* [What the task asks]
Look through the material below for "Osho". Copy every line that contains it.

(Beginning of Data shown)

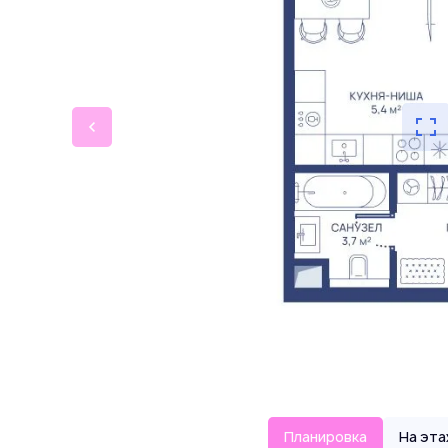
Планировка
На эт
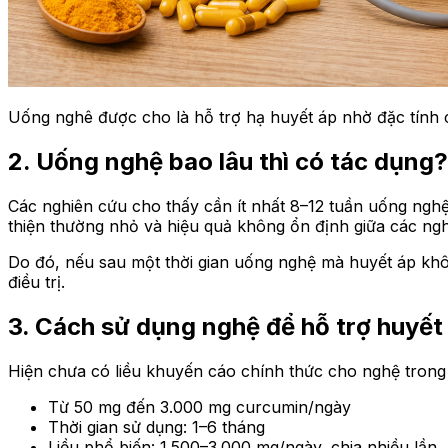
Uống nghê được cho là hỗ trợ hạ huyết áp nhờ đặc tính
2. Uống nghệ bao lâu thì có tác dụng?
Các nghiên cứu cho thấy cần ít nhất 8–12 tuần uống nghệ
thiện thường nhỏ và hiệu quả không ổn định giữa các ngh
Do đó, nếu sau một thời gian uống nghệ mà huyết áp khôn
điều trị.
3. Cách sử dụng nghệ để hỗ trợ huyết
Hiện chưa có liều khuyến cáo chính thức cho nghệ trong 
Từ 50 mg đến 3.000 mg curcumin/ngày
Thời gian sử dụng: 1–6 tháng
Liều phổ biến: 1.500–3.000 mg/ngày, chia nhiều lần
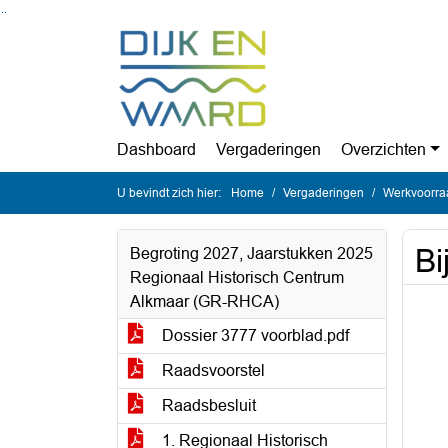
Ga naar de inhoud van deze pagina
Ga naar het zoeken
Ga naar het menu
Dashboard
Vergaderingen
Overzichten
U bevindt zich hier:
Home
Vergaderingen
Werkvoorra
Bi
Begroting 2027, Jaarstukken 2025
Regionaal Historisch Centrum
Alkmaar (GR-RHCA)
Dossier 3777 voorblad.pdf
Raadsvoorstel
Raadsbesluit
1. Regionaal Historisch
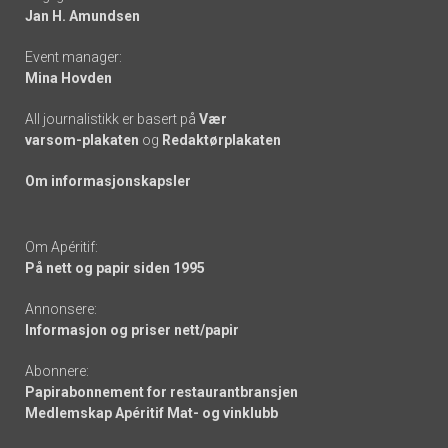
links
Jan H. Amundsen
Event manager:
Mina Hovden
All journalistikk er basert på
Vær
varsom-plakaten
og
Redaktørplakaten
Om informasjonskapsler
Om Apéritif:
På nett og papir siden 1995
Annonsere:
Informasjon og priser nett/papir
Abonnere:
Papirabonnement for restaurantbransjen
Medlemskap Apéritif Mat- og vinklubb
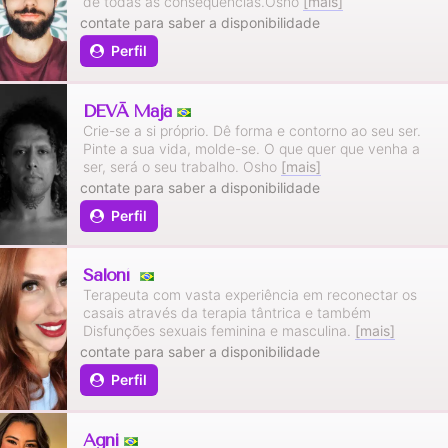
de todas as consequências.Osho
[mais]
contate para saber a disponibilidade
Perfil
DEVĀ Mājā
Crie-se a si próprio. Dê forma e contorno ao seu ser.
Pinte a sua vida, molde-se. O que quer que venha a
ser, será o seu trabalho. Osho
[mais]
contate para saber a disponibilidade
Perfil
Saloní
Terapeuta com vasta experiência em reconectar os
casais através da terapia tântrica e também
Disfunções sexuais feminina e masculina.
[mais]
contate para saber a disponibilidade
Perfil
Agni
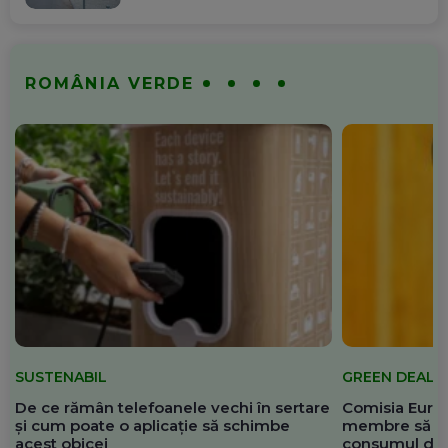
ROMÂNIA VERDE
SUSTENABIL
GREEN DEAL
De ce rămân telefoanele vechi în sertare
Comisia Europ
și cum poate o aplicație să schimbe
membre să re
acest obicei
consumul de 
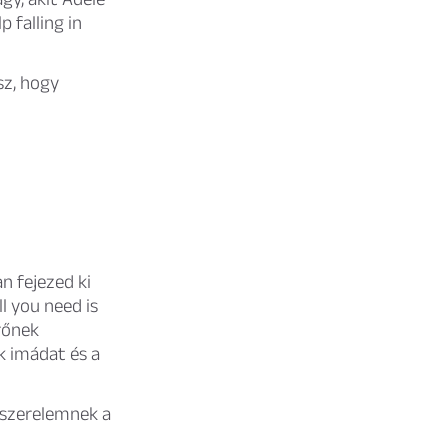
 falling in
sz, hogy
n fejezed ki
l you need is
erőnek
ök imádat és a
 szerelemnek a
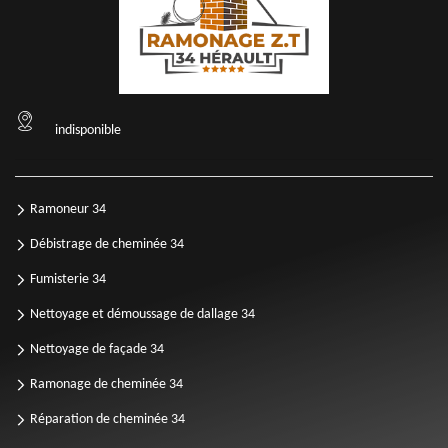
indisponible
Ramoneur 34
Débistrage de cheminée 34
Fumisterie 34
Nettoyage et démoussage de dallage 34
Nettoyage de façade 34
Ramonage de cheminée 34
Réparation de cheminée 34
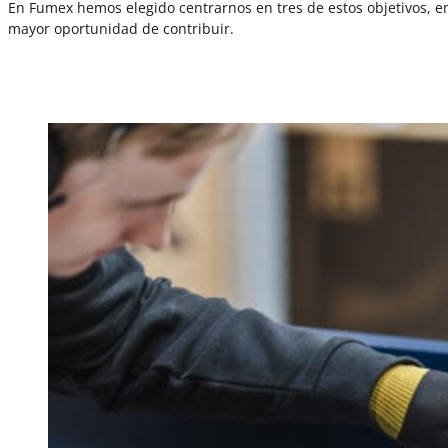
En Fumex hemos elegido centrarnos en tres de estos objetivos, en
mayor oportunidad de contribuir.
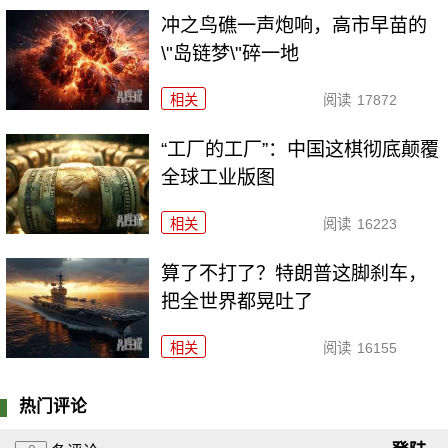
冲之鸟礁一声炮响，高市早苗的
\"岛链梦\"碎一地
相关
阅读
17872
“工厂的工厂”：中国这棋彻底颠覆
全球工业版图
相关
阅读
16223
算了不打了？特朗普这脚刹车，
把全世界都晃吐了
相关
阅读
16155
热门评论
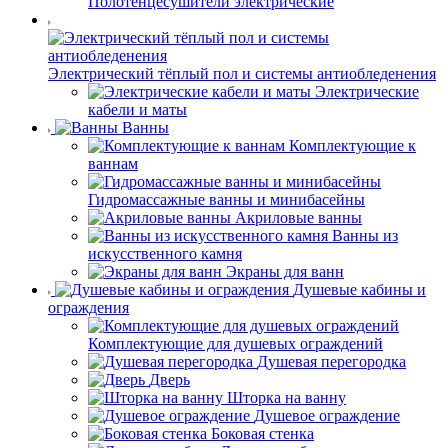
Полотенцесушители электрические
Электрический тёплый пол и системы антиобледенения
Электрические
кабели и маты
Ванны
Комплектующие к
ваннам
Гидромассажные ванны и минибасейны
Акриловые ванны
Ванны из
искусственного камня
Экраны для ванн
Душевые кабины и
ограждения
Комплектующие для душевых ограждений
Душевая перегородка
Дверь
Шторка на ванну
Душевое ограждение
Боковая стенка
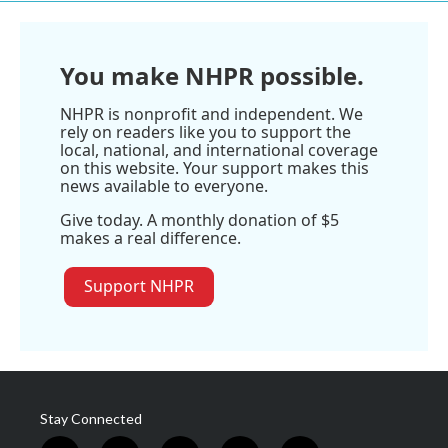
You make NHPR possible.
NHPR is nonprofit and independent. We
rely on readers like you to support the
local, national, and international coverage
on this website. Your support makes this
news available to everyone.
Give today. A monthly donation of $5
makes a real difference.
Support NHPR
Stay Connected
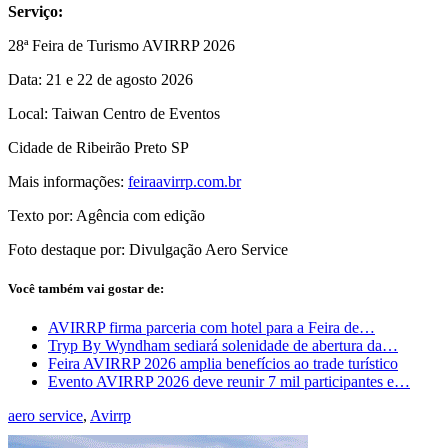
Serviço:
28ª Feira de Turismo AVIRRP 2026
Data: 21 e 22 de agosto 2026
Local: Taiwan Centro de Eventos
Cidade de Ribeirão Preto SP
Mais informações:
feiraavirrp.com.br
Texto por: Agência com edição
Foto destaque por: Divulgação Aero Service
Você também vai gostar de:
AVIRRP firma parceria com hotel para a Feira de…
Tryp By Wyndham sediará solenidade de abertura da…
Feira AVIRRP 2026 amplia benefícios ao trade turístico
Evento AVIRRP 2026 deve reunir 7 mil participantes e…
aero service
,
Avirrp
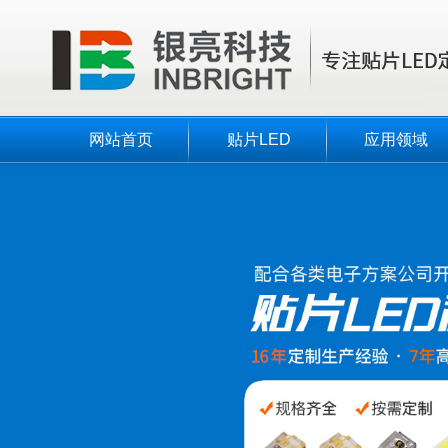
网站首页
贴片LED
应用领域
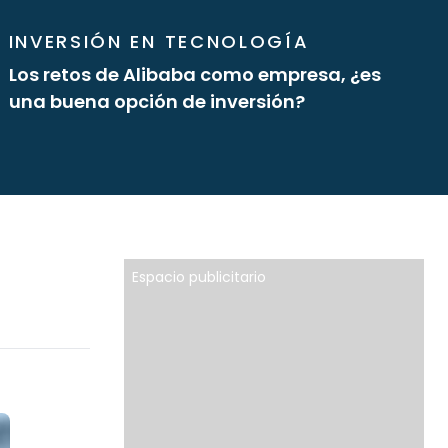
INVERSIÓN EN TECNOLOGÍA
Los retos de Alibaba como empresa, ¿es
una buena opción de inversión?
Espacio publicitario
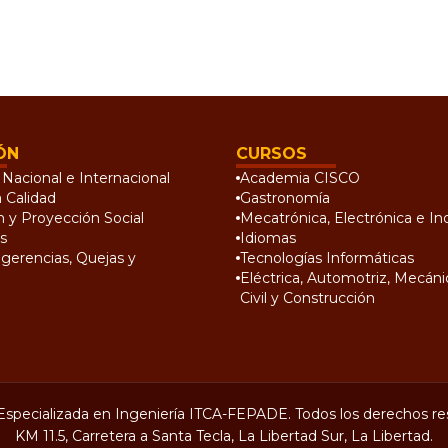
ÓN
CURSOS
Nacional e Internacional
Academia CISCO
a Calidad
Gastronomía
n y Proyección Social
Mecatrónica, Electrónica e Ind
s
Idiomas
gerencias, Quejas y
Tecnologías Informáticas
Eléctrica, Automotriz, Mecánic
Civil y Construcción
Especializada en Ingeniería ITCA-FEPADE. Todos los derechos re
KM 11.5, Carretera a Santa Tecla, La Libertad Sur, La Libertad.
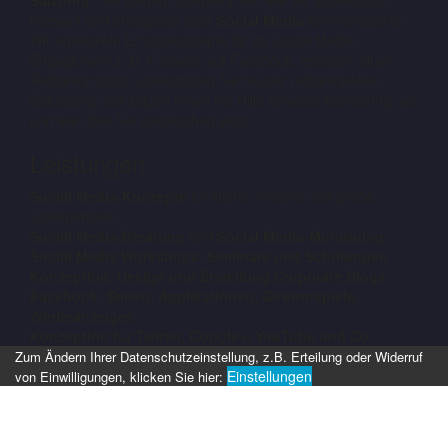
Salzburg
- wir zeigen Unternehmen, wie sie authentisch,
relevant und erfolgreich über
Social Media
kommunizieren.
Wir entwickeln Erfolgskonzepte für Ihr Social Media-
Engagement z. B. Fanseite auf Facebook, erstellen einen
Redaktionsplan, unterstützen Sie bei der redaktionellen
Betreuung und zeigen Ihnen mit Hilfe unseres Monitoring, wo
und wie über Sie gesprochen wird.
Leistungen
Social Media-Konzepte
für kleine, mittlere und große
Unternehmen
Social Media-Beratung
und
Social Media-Monitoring
Social Media Workshops, Seminare und Schulungen
Konzeption, Design und Erstellung Corporate Blogs
Facebook: Seiten, Applikationen, Gewinnspiele,
Werbeanzeigen
Konzeption für Twitter, Google+, YouTube und Co.
Zum Ändern Ihrer Datenschutzeinstellung, z.B. Erteilung oder Widerruf
Einstellungen
von Einwilligungen, klicken Sie hier:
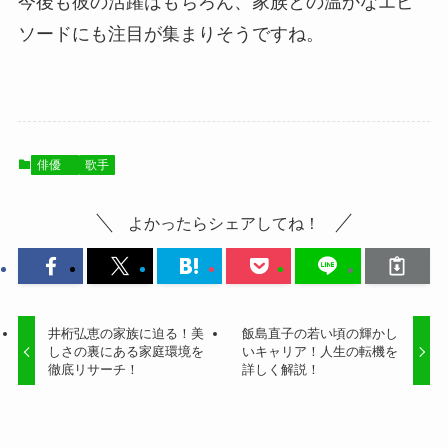
今後も彼の活躍はもちろん、家族との温かなエピ
ソードにも注目が集まりそうですね。
俳優
歌手
よかったらシェアしてね！
井桁弘恵の家族に迫る！美
飯島直子の若い頃の輝かし
しさの裏にある家庭環境を
いキャリア！人生の転機を
徹底リサーチ！
詳しく解説！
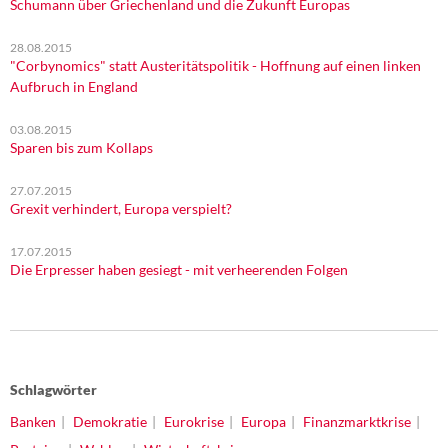
Schumann über Griechenland und die Zukunft Europas
28.08.2015
"Corbynomics" statt Austeritätspolitik - Hoffnung auf einen linken
Aufbruch in England
03.08.2015
Sparen bis zum Kollaps
27.07.2015
Grexit verhindert, Europa verspielt?
17.07.2015
Die Erpresser haben gesiegt - mit verheerenden Folgen
Schlagwörter
Banken
Demokratie
Eurokrise
Europa
Finanzmarktkrise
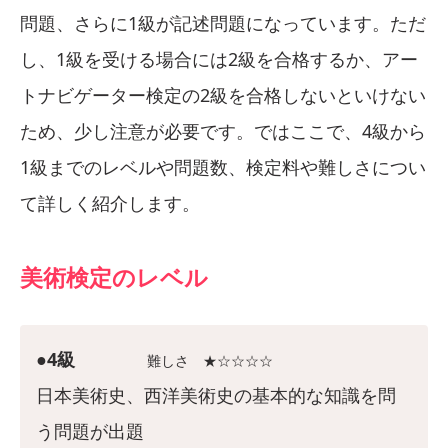
問題、さらに1級が記述問題になっています。ただ
し、1級を受ける場合には2級を合格するか、アー
トナビゲーター検定の2級を合格しないといけない
ため、少し注意が必要です。ではここで、4級から
1級までのレベルや問題数、検定料や難しさについ
て詳しく紹介します。
美術検定のレベル
●4級
難しさ ★☆☆☆☆
日本美術史、西洋美術史の基本的な知識を問
う問題が出題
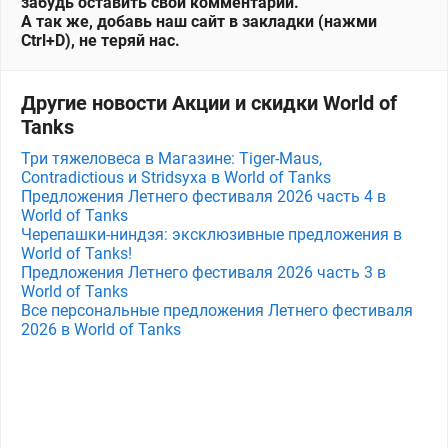
забудь оставить свой комментарий.
А так же, добавь наш сайт в закладки (нажми
Ctrl+D), не теряй нас.
Другие новости Акции и скидки World of
Tanks
Три тяжеловеса в Магазине: Tiger-Maus,
Contradictious и Stridsyxa в World of Tanks
Предложения Летнего фестиваля 2026 часть 4 в
World of Tanks
Черепашки-ниндзя: эксклюзивные предложения в
World of Tanks!
Предложения Летнего фестиваля 2026 часть 3 в
World of Tanks
Все персональные предложения Летнего фестиваля
2026 в World of Tanks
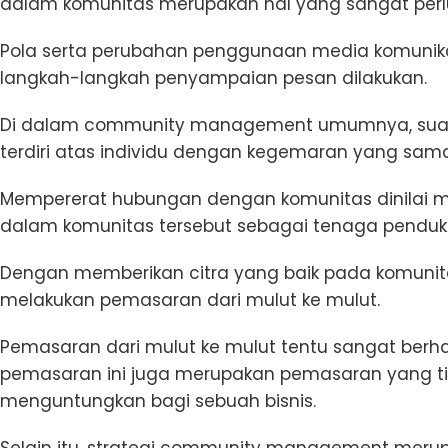
dalam komunitas merupakan hal yang sangat perl
Pola serta perubahan penggunaan media komunikas
langkah-langkah penyampaian pesan dilakukan.
Di dalam community management umumnya, suatu 
terdiri atas individu dengan kegemaran yang sama
Mempererat hubungan dengan komunitas dinilai men
dalam komunitas tersebut sebagai tenaga pendu
Dengan memberikan citra yang baik pada komunita
melakukan pemasaran dari mulut ke mulut.
Pemasaran dari mulut ke mulut tentu sangat berha
pemasaran ini juga merupakan pemasaran yang tid
menguntungkan bagi sebuah bisnis.
Selain itu, strategi community management merupa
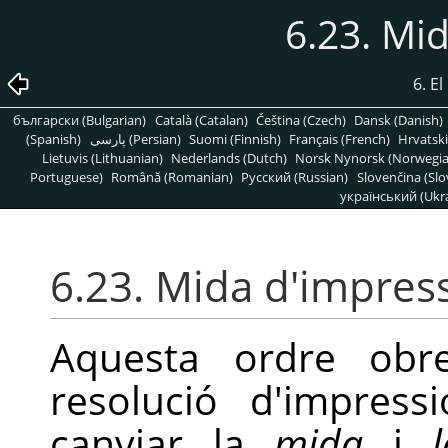
6.23. Mi
6. E
български (Bulgarian)
Català (Catalan)
Čeština (Czech)
Dansk (Danish)
(Spanish)
پارسی (Persian)
Suomi (Finnish)
Français (French)
Hrvatski
Lietuvis (Lithuanian)
Nederlands (Dutch)
Norsk Nynorsk (Norwegi
Portuguese)
Română (Romanian)
Pусский (Russian)
Slovenčina (Slo
український (Ukra
6.23. Mida d'impres
Aquesta ordre obr
resolució d'impres
canviar la
mida
i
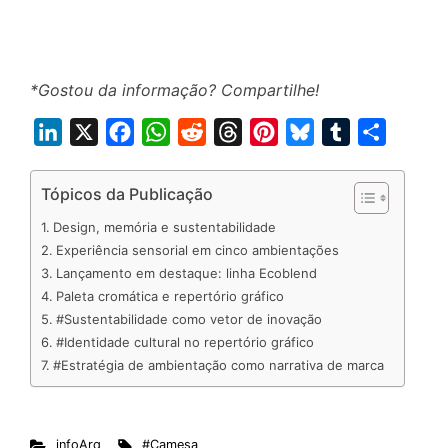
*Gostou da informação? Compartilhe!
L
X
F
W
R
T
P
B
T
S
i
a
h
e
h
i
l
u
h
n
c
a
d
r
n
u
m
a
Tópicos da Publicação
k
e
t
d
e
t
e
b
r
Design, memória e sustentabilidade
e
b
s
i
a
e
s
l
e
Experiência sensorial em cinco ambientações
d
o
A
t
d
r
k
r
Lançamento em destaque: linha Ecoblend
Paleta cromática e repertório gráfico
I
o
p
s
e
y
#Sustentabilidade como vetor de inovação
n
k
p
s
#Identidade cultural no repertório gráfico
t
#Estratégia de ambientação como narrativa de marca
infoArq
#Camesa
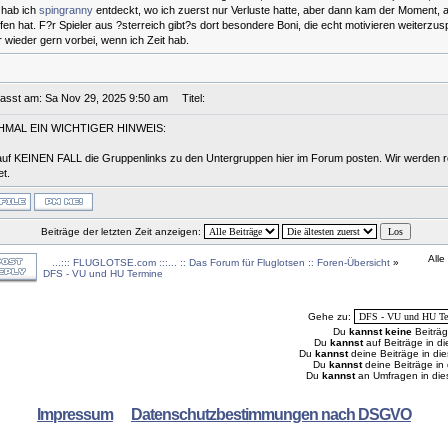
hab ich
spingranny
entdeckt, wo ich zuerst nur Verluste hatte, aber dann kam der Moment, al
ffen hat. F?r Spieler aus ?sterreich gibt?s dort besondere Boni, die echt motivieren weiterzus
 wieder gern vorbei, wenn ich Zeit hab.
fasst am: Sa Nov 29, 2025 9:50 am
Titel:
MAL EIN WICHTIGER HINWEIS:
 auf KEINEN FALL die Gruppenlinks zu den Untergruppen hier im Forum posten. Wir werden 
et.
Beiträge der letzten Zeit anzeigen:
Alle
...::: FLUGLOTSE.com :::... :: Das Forum für Fluglotsen :: Foren-Übersicht
»
DFS - VU und HU Termine
Gehe zu:
Du
kannst keine
Beiträg
Du
kannst
auf Beiträge in 
Du
kannst
deine Beiträge in d
Du
kannst
deine Beiträge i
Du
kannst
an Umfragen in di
Impressum
Datenschutzbestimmungen nach DSGVO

(End of Data shown)

* [Answer below]
de todas as consequências.Osho
ser, será o seu trabalho. Osho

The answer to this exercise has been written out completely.